#### WHAT YOU HAVE TO DO
Reproduce the entire listing exactly as written, apart from its pictures.

#### EXERCISE DATA
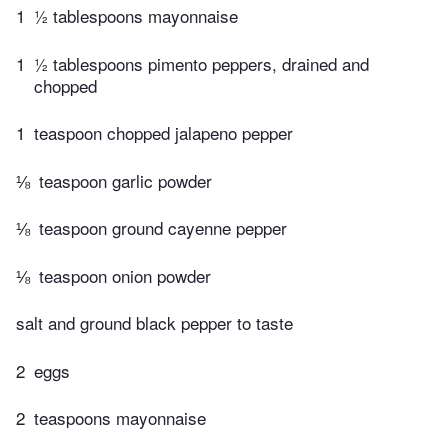
1
½ tablespoons mayonnaise
1
½ tablespoons pimento peppers, drained and
chopped
1
teaspoon chopped jalapeno pepper
⅛
teaspoon garlic powder
⅛
teaspoon ground cayenne pepper
⅛
teaspoon onion powder
salt and ground black pepper to taste
2
eggs
2
teaspoons mayonnaise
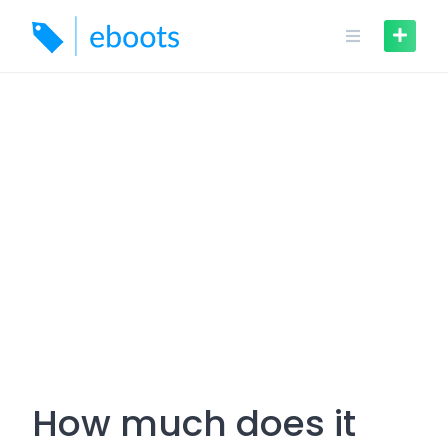
Skip
to
content
How much does it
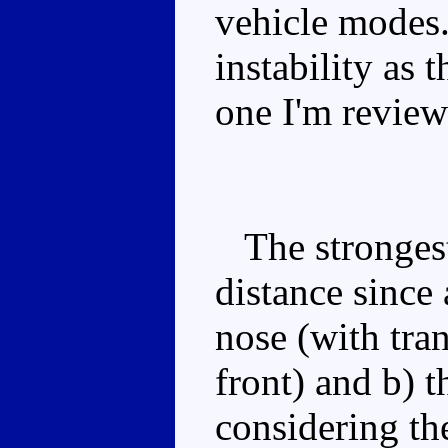
vehicle modes.
instability as 
one I'm review
The strongest
distance since 
nose (with tra
front) and b) 
considering th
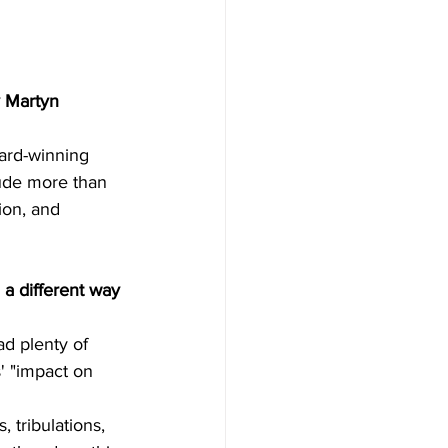
 Martyn 
ward-winning 
lude more than 
ion, and 
 a different way 
ad plenty of 
' "impact on 
, tribulations, 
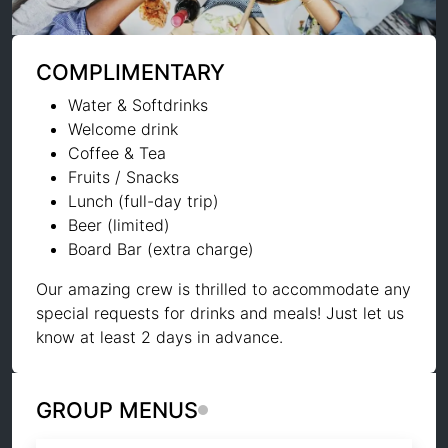
COMPLIMENTARY
Water & Softdrinks
Welcome drink
Coffee & Tea
Fruits / Snacks
Lunch (full-day trip)
Beer (limited)
Board Bar (extra charge)
Our amazing crew is thrilled to accommodate any
special requests for drinks and meals! Just let us
know at least 2 days in advance.
GROUP MENUS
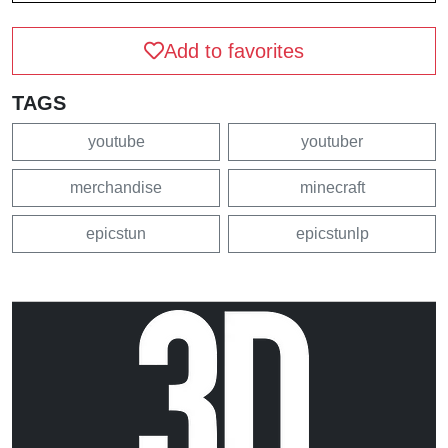
Add to favorites
TAGS
youtube
youtuber
merchandise
minecraft
epicstun
epicstunlp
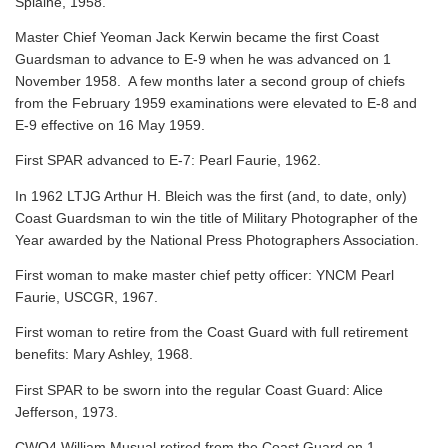
Splaine, 1958.
Master Chief Yeoman Jack Kerwin became the first Coast
Guardsman to advance to E-9 when he was advanced on 1
November 1958. A few months later a second group of chiefs
from the February 1959 examinations were elevated to E-8 and
E-9 effective on 16 May 1959.
First SPAR advanced to E-7: Pearl Faurie, 1962.
In 1962 LTJG Arthur H. Bleich was the first (and, to date, only)
Coast Guardsman to win the title of Military Photographer of the
Year awarded by the National Press Photographers Association.
First woman to make master chief petty officer: YNCM Pearl
Faurie, USCGR, 1967.
First woman to retire from the Coast Guard with full retirement
benefits: Mary Ashley, 1968.
First SPAR to be sworn into the regular Coast Guard: Alice
Jefferson, 1973.
CWO4 William Musual retired from the Coast Guard on 1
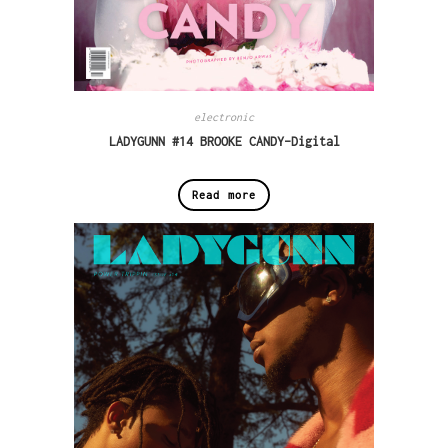
electronic
LADYGUNN #14 BROOKE CANDY–Digital
Read more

#### RESPONSE BOX
1
½ tablespoons mayonnaise
1
½ tablespoons pimento peppers, drained and
chopped
1
teaspoon chopped jalapeno pepper
⅛
teaspoon garlic powder
⅛
teaspoon ground cayenne pepper
⅛
teaspoon onion powder
salt and ground black pepper to taste
2
eggs
2
teaspoons mayonnaise
Skip
to
content
How much does it
vehicle modes.
instability as 
one I'm review
The strongest
distance since 
nose (with tra
front) and b) 
considering th
 Martyn 
ward-winning 
lude more than 
ion, and 
 a different way 
ad plenty of 
' "impact on 
, tribulations, 
COMPLIMENTARY
Water & Softdrinks
Welcome drink
Coffee & Tea
Fruits / Snacks
Lunch (full-day trip)
Beer (limited)
Board Bar (extra charge)
Our amazing crew is thrilled to accommodate any
special requests for drinks and meals! Just let us
know at least 2 days in advance.
GROUP MENUS
Add to favorites
TAGS
youtube
youtuber
merchandise
minecraft
epicstun
epicstunlp
Splaine, 1958.
Master Chief Yeoman Jack Kerwin became the first Coast
Guardsman to advance to E-9 when he was advanced on 1
November 1958. A few months later a second group of chiefs
from the February 1959 examinations were elevated to E-8 and
E-9 effective on 16 May 1959.
First SPAR advanced to E-7: Pearl Faurie, 1962.
In 1962 LTJG Arthur H. Bleich was the first (and, to date, only)
Coast Guardsman to win the title of Military Photographer of the
Year awarded by the National Press Photographers Association.
First woman to make master chief petty officer: YNCM Pearl
Faurie, USCGR, 1967.
First woman to retire from the Coast Guard with full retirement
benefits: Mary Ashley, 1968.
First SPAR to be sworn into the regular Coast Guard: Alice
Jefferson, 1973.
CWO4 William Musual retired from the Coast Guard on 1
electronic
LADYGUNN #14 BROOKE CANDY–Digital
Read more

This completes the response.